Improved education, not casinos will bring better jobs to Kentucky, Gov. Ernie Fletcher told a group of about 50 supporters during a campaign stop Tuesday afternoon at Eastern Kentucky University.
While his Democratic opponent, former Lt. Gov. Steve Beshear, promises to increase funding for education with profits from casino gambling, Fletcher said casinos would damage the state’s economy and lead to increased crime and other social problems.
“It would also send the wrong message to Kentucky youth,” he said. “We teach our children that hard work and study are the way to get ahead, not rolling the dice and hoping to win the jackpot.”

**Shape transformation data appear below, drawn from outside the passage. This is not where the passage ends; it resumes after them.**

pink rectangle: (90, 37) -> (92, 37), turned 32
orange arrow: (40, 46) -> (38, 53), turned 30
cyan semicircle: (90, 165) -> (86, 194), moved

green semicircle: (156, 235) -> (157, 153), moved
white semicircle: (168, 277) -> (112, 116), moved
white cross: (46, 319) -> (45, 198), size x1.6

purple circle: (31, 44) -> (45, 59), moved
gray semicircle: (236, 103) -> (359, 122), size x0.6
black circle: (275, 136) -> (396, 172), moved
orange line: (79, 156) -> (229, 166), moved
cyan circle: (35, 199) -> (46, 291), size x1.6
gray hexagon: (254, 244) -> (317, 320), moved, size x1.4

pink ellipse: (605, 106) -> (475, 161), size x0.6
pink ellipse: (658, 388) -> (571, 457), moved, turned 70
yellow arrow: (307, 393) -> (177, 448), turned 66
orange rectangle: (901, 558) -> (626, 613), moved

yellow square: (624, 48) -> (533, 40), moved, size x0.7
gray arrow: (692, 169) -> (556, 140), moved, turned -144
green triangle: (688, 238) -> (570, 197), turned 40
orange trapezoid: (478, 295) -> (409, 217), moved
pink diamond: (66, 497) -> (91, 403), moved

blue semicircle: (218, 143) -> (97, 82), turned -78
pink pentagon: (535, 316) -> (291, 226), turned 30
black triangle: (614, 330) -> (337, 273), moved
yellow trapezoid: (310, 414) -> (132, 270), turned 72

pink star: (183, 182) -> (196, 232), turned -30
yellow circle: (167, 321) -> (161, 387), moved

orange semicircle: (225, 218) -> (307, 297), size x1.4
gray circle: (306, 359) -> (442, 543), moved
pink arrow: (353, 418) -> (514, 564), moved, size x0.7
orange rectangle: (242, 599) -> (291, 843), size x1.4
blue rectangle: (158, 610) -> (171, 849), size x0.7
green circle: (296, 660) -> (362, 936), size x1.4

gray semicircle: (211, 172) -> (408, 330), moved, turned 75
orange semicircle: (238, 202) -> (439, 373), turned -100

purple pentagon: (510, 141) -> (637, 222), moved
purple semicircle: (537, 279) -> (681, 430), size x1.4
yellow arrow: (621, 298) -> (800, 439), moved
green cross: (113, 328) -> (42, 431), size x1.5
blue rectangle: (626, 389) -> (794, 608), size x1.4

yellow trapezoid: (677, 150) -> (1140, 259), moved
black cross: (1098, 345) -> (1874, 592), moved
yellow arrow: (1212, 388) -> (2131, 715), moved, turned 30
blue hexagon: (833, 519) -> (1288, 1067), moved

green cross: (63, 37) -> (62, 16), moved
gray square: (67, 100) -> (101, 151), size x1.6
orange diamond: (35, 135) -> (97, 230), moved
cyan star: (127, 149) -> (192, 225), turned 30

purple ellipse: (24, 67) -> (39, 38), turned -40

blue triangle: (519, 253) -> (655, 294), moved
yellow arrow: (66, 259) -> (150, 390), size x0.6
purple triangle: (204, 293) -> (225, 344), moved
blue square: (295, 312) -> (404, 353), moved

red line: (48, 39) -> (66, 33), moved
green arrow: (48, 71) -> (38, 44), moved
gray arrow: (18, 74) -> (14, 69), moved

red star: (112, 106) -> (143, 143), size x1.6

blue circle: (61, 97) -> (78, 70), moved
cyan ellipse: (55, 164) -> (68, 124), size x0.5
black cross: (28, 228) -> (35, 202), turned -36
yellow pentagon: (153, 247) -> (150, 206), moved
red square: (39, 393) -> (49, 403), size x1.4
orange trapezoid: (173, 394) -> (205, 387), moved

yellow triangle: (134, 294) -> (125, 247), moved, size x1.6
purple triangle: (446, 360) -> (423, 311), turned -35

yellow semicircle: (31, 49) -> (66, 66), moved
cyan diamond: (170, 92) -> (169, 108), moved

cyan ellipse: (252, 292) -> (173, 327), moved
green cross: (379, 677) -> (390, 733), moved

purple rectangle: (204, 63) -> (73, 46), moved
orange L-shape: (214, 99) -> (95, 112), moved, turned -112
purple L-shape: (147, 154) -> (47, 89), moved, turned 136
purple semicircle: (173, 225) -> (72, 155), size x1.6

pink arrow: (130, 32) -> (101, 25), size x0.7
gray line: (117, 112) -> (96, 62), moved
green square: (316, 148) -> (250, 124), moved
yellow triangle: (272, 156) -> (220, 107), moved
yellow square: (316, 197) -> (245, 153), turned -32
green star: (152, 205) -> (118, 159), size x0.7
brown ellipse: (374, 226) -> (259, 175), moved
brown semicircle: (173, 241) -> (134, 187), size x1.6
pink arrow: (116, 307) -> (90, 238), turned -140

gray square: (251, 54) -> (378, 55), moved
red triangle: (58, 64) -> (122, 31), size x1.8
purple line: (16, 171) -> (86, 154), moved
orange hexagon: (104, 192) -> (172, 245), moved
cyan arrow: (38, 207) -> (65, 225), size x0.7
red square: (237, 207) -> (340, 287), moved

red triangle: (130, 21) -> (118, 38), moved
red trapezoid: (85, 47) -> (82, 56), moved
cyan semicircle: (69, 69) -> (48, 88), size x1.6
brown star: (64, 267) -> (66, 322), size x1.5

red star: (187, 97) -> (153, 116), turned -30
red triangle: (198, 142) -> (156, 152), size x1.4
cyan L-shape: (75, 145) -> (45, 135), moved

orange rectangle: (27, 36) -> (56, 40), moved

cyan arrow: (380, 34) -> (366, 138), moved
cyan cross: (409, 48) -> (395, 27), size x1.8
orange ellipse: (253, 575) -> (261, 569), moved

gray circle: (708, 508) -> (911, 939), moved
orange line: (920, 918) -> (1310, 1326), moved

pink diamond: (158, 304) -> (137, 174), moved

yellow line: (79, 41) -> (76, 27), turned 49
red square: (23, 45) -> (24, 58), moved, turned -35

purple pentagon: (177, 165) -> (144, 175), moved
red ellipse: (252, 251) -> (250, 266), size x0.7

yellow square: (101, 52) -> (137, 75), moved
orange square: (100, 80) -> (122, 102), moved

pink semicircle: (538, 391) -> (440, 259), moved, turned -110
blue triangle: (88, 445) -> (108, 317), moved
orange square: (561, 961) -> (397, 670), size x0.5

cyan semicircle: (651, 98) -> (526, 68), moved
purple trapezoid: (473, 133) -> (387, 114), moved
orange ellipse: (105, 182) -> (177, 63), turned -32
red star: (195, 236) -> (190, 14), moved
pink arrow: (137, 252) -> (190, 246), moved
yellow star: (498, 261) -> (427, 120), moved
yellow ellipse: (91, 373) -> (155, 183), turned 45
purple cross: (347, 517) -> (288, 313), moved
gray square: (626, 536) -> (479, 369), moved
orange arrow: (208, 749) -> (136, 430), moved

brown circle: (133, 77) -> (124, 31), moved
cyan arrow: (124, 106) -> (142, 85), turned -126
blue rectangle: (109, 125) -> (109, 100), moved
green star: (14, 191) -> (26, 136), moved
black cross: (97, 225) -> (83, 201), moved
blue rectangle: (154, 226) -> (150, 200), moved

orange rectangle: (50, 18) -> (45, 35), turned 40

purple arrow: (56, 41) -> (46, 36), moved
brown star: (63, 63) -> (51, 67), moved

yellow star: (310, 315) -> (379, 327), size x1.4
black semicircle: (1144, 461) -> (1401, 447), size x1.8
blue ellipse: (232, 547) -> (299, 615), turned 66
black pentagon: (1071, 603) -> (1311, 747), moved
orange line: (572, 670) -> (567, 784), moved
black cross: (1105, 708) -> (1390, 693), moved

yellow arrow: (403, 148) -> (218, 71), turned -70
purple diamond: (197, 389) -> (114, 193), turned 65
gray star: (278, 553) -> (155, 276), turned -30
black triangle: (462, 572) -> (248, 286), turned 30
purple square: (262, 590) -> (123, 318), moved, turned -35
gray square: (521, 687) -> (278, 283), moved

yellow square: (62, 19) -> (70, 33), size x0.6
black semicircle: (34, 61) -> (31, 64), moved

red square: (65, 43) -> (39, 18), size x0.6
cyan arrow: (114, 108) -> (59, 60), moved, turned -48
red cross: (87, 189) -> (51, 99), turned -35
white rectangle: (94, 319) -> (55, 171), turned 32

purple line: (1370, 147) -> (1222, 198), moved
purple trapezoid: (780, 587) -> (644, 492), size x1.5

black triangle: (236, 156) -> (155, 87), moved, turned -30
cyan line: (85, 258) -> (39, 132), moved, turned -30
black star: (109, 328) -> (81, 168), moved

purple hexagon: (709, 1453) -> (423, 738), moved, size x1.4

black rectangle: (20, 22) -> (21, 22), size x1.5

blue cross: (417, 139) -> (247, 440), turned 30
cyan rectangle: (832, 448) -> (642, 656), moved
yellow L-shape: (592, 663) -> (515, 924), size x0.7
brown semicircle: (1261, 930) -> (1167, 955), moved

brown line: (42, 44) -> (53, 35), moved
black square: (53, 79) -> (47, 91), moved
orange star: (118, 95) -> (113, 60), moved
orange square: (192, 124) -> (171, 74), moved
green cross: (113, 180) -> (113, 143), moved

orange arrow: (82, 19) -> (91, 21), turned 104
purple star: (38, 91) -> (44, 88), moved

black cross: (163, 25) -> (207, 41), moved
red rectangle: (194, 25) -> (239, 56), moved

For casinos to generate $500 million in annual state revenues, which he said Beshear promises, Kentucky families would have to lose three times that amount at slot machines and gaming tables. “That averages out to $13,000 a year for a family of four.”
Money spent at casinos does not circulate multiple times in the local economy, he said. Two-thirds of casino gamblers’ projected losses, $1 billion, would leave Kentucky each year for the coffers of Las Vegas-based gambling concerns.
Fletcher played a video of interview he conducted this summer with a late middle-aged woman who was convicted of embezzling from the small-town bank where she had worked for 33 years.
She became a compulsive gambler after her bank began sponsoring casino trips for its senior citizen customers. “I’d never been in a casino and didn’t know what a slot machine was until I started helping with those trips,” she said. “No one else wanted to go on the trips with our older customers, but I’d always loved working with older people.”
On her first casino trip, she won a $500 jackpot, she said. “That made me feel like the luckiest person ever.” Soon the monthly trip with bank customers was not enough. She started going weekly and then daily. As her losses mounted, she mortgaged her home and then borrowed from her 401-K retirement fund. After exhausting those sources, she turned to embezzling.
With 33 years of honest work for the bank, no one suspected her of embezzling. Bank examiners discovered her crime after she had stolen $214,000.
“Fortunately for me, I was caught before I could steal more,” she said.
Now that she has exhausted her retirement fund and must pay restitution, she has to work when she could be enjoying her retirement.
While there are people who may be losing money they cannot afford playing the state lottery or betting on horse races, Fletcher said those forms of gambling do not lead to addiction as often as casino gambling does.
While state government can always spend more money, efficient management and promotion of industry and education are better solutions than casinos or tax increases, Fletcher said.
“When I took office, state government faced a massive revenue shortfall,” he said. “The state’s two largest newspapers said the problem could not be solved without raising taxes.”
Fletcher said he rejected that advice and worked with his cabinet officers to reduce state spending in almost all areas except primary and secondary education.
“We then focused on attracting industry and boosting tourism,” he said.
Since then, 100,000 new jobs have been created and tourism has grown by 24 percent, he said, adding that at the same time, the number of state government employees dropped by 2,000.
“Instead of raising taxes, we eliminated state income tax for those at the lowest income level,” he said.
Medicaid reform has yielded some of the biggest savings of any of his initiatives, the governor said. Devising ways for seniors to use their Medicaid payment for nursing care at home has proved to be cheaper than paying for nursing home care.
Fletcher said the incentive package for development of a coal liquefaction plant passed this month in a special legislative session would not be a drain on the state treasury. The incentives include interest-free loans and elimination of sales tax on purchases by the builders. “That is tax revenue we would not have received in the first place,” he said.
Liquefied fuel from coal burns cleaner than conventional coal combustion, he said. The incentive package also includes funding for carbon dioxide abatement. “We may be able to capture carbon dioxide and force it into our old coal fields to flush out methane, which can then be used as fuel,” he said.
In response to a question about mountaintop removal to extract coal, Fletcher said he had just come from a visit to Eastern Kentucky where he landed at an airport that had been built “on a mountaintop that had been removed.”